To some extent this is an obvious point to anyone who watched the Trump era unfold, but, as a Trump-skeptical conservative, I like the sharpened emphasis in Hanania’s analysis because it seems to vindicate a point I made myself: that the many conservatives who hoped to find in Trump a bulwark against progressivism were fundamentally deceived.
Instead, his administration’s mix of haplessness and menace was a great gift to progressivism, inspiring an anti-conservative reaction that extended through every walk of elite life, turning centrists into liberals and remaking liberalism into exactly the kind of progressive orthodoxy that conservatives most fear. Republicans got control of the Supreme Court out of the bargain, but in almost every other institution that matters, from Langley to the corporate boardroom, their position got much worse.

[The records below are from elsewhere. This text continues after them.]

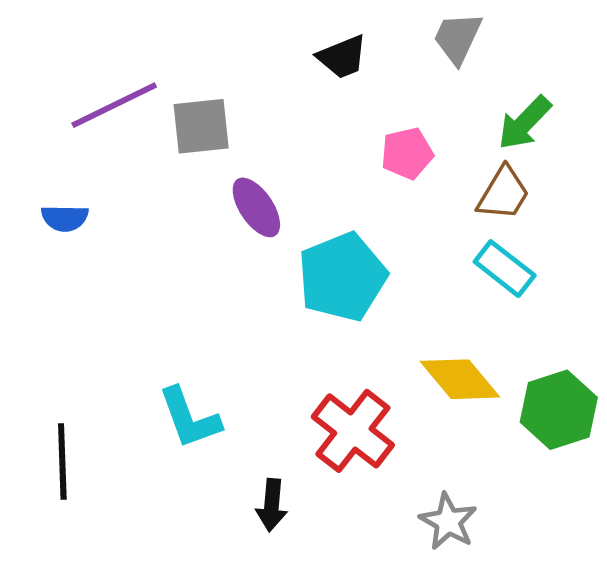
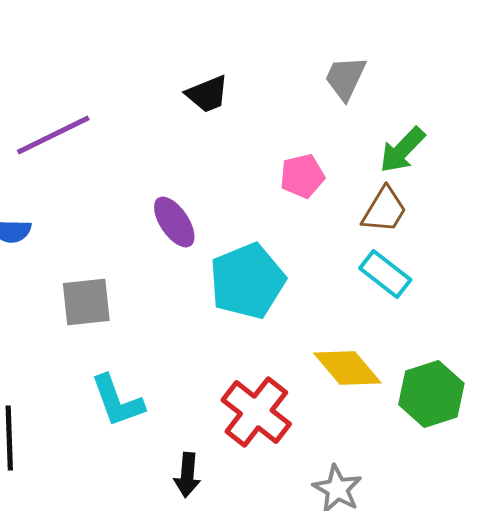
black trapezoid: (342, 57) -> (207, 94), moved
gray square: (201, 126) -> (86, 302), moved

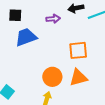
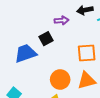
black square: (15, 15) -> (46, 39), moved, turned -32
blue trapezoid: (26, 37) -> (25, 53), moved

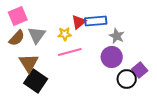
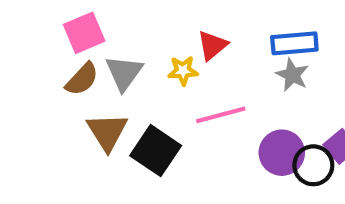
blue rectangle: (96, 21) -> (294, 43), moved
pink line: (70, 52) -> (221, 115), moved
purple circle: (112, 57) -> (282, 153), moved
black square: (36, 81) -> (156, 151), moved

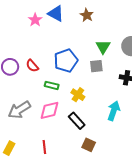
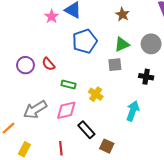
brown star: (87, 15) -> (122, 14), moved
green triangle: (103, 47) -> (122, 44), turned 35
blue pentagon: (66, 61) -> (85, 41), moved
black rectangle: (77, 121) -> (86, 130), moved

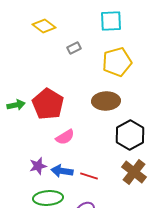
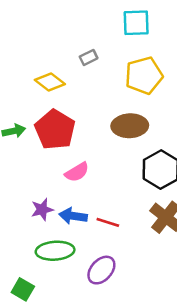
yellow diamond: (44, 26) -> (50, 82), moved

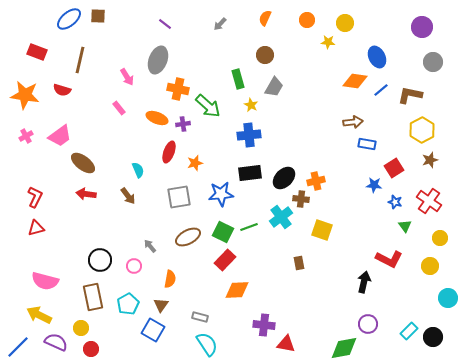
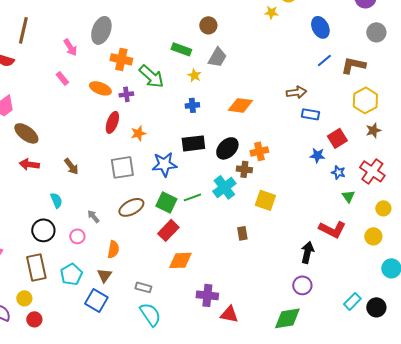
green rectangle: (238, 79) -> (181, 49), turned -54
orange diamond: (355, 81) -> (240, 105), moved
blue cross: (249, 135) -> (192, 105), size x0.6
cyan semicircle: (138, 170) -> (56, 200), moved
purple circle: (368, 324) -> (302, 285), moved

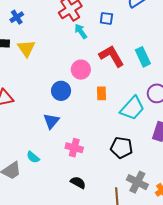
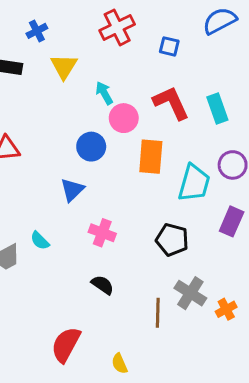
cyan arrow: (81, 31) -> (104, 93), moved
yellow triangle: (26, 48) -> (64, 66), moved
orange rectangle: (102, 93) -> (151, 157), size x1.6
cyan trapezoid: (132, 108) -> (194, 183), turned -32

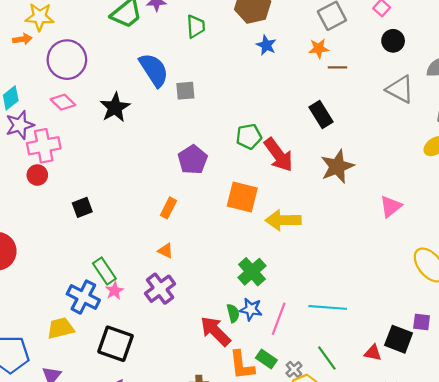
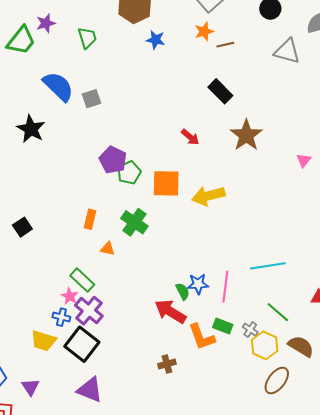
green pentagon: (249, 136) -> (129, 173), moved
red arrow: (279, 155) -> (190, 137), size x0.6
pink triangle: (391, 207) -> (304, 160), size x0.7
orange rectangle: (168, 208) -> (90, 219), moved
green rectangle: (104, 271) -> (82, 280), moved
green cross: (252, 272) -> (134, 222), moved
purple cross: (160, 289) -> (89, 311), moved
blue cross: (83, 297) -> (61, 317), moved, size x0.6
yellow trapezoid: (61, 328) -> (43, 341), moved, turned -136
black square: (115, 344) -> (82, 344), turned 32

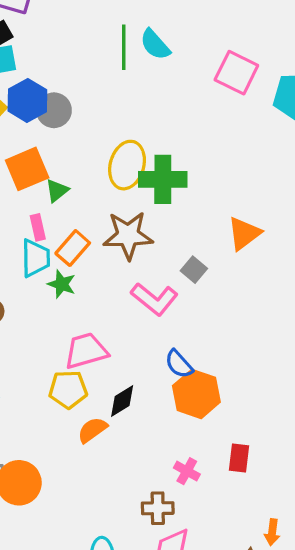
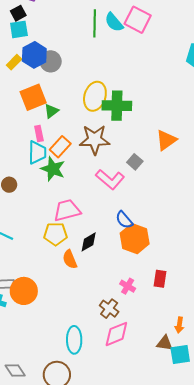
pink square: (236, 73) -> (138, 20), moved
green star: (62, 284) -> (53, 169), size x1.4
orange semicircle: (92, 430) -> (70, 259), turned -78
brown cross: (158, 508) -> (109, 309), turned 36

And yet I also wonder if this narrative is a little bit too pat in its anti-Trumpism, and if it gives too little credit to the specific ideas currently showing up in C.I.A. public-relations videos. That the rise of wokeness was accelerated by Trump I have no doubt. But if you look at public opinion data, the liberal shift leftward, on social issues and especially race, begins midway through Obama’s second term, meaning that when Trump kicked off his campaign the Great Awokening was already taking shape.
So if the consolidation of the new progressivism was Trump-driven, its original appeal was not. Instead, you need to analyze that appeal on its own terms. Just as the reactionary turn among conservatives is understandable given the loss of things that the right was supposed to be conserving, the new progressivism is understandable as a response to previous trends in elite liberalism, to failures and successes both.
Thus the zeal of the new antiracism is a response to the longstanding failure of liberal policymaking to actually close racial gaps. The moralism of #MeToo feminism, the desire to rethink or redefine the contours of consent, reflects a sense that in championing sexual individualism liberalism had ended up enabling predation. The spiritualizing side of wokeness, from the martyrology of police-shooting victims to the confessions of privilege and the zealous witch hunts, seems like an attempt to restore a sense of the sacred that a secularized liberalism sorely lacks. And the progressive skepticism of old-fashioned liberal appeals to free speech and free debate, the sense that certain arguments (whether on immigration, race or gender identity) should be simply ended once an activist consensus is established, seems to treat the swift and sweeping success of the movement for same-sex marriage as a model for how to win on more controverted issues.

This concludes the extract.